Would it be possible to pass the frontmatter variables to lodash as an fm variable and otherwise keep the existing implementation?

[kevinslin]

the issue is that we actually have two types of substitutions going on:

• the regular substitution using {{ }} today doesn't replace the contents in the notes but just how it shows up in the preview

It is {{CURRENT_DAY}}

• the substitution that we're introducing in schema templates actually replaces the string literal

It is 18

These are two different behaviors so we actually do want different symbols around them.

[hikchoi]

What syntax should we adopt for this?

How about the ES2015 template delimiter? ${}

Implementation wise, lodash supports js execution. should we support this as well?

I think we can start off by offering a suite of useful predefined values and only allowing them in literal string substitution.

If we do allow js evaluation, is putting them behind workspace trust enough?

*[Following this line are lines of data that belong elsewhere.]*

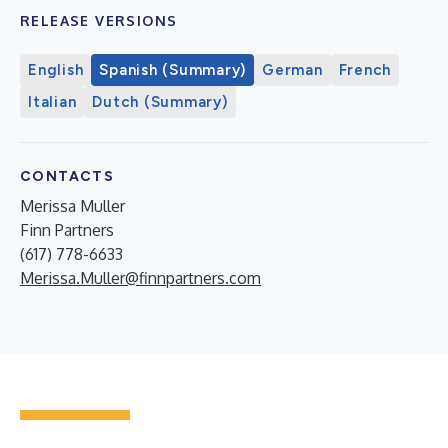
RELEASE VERSIONS
English
Spanish (Summary)
German
French
Italian
Dutch (Summary)
CONTACTS
Merissa Muller
Finn Partners
(617) 778-6633
Merissa.Muller@finnpartners.com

Do we need to also add a way to completely disable this even within a trusted workspace?

I am not sure if even that is enough. Personally I think disallowing it is the way to go as to not invite any adversaries / becoming a threat vector. Unfortunately my security knowledge just about ends there so I'm not sure about the detailed nuances about allowing this 😅

[tma66]

Closing the loop here. As mentioned above, I'll resort to literal string substitution using default lodash delimiters for date substitution. I won't use lodash library as we won't need js evaluation.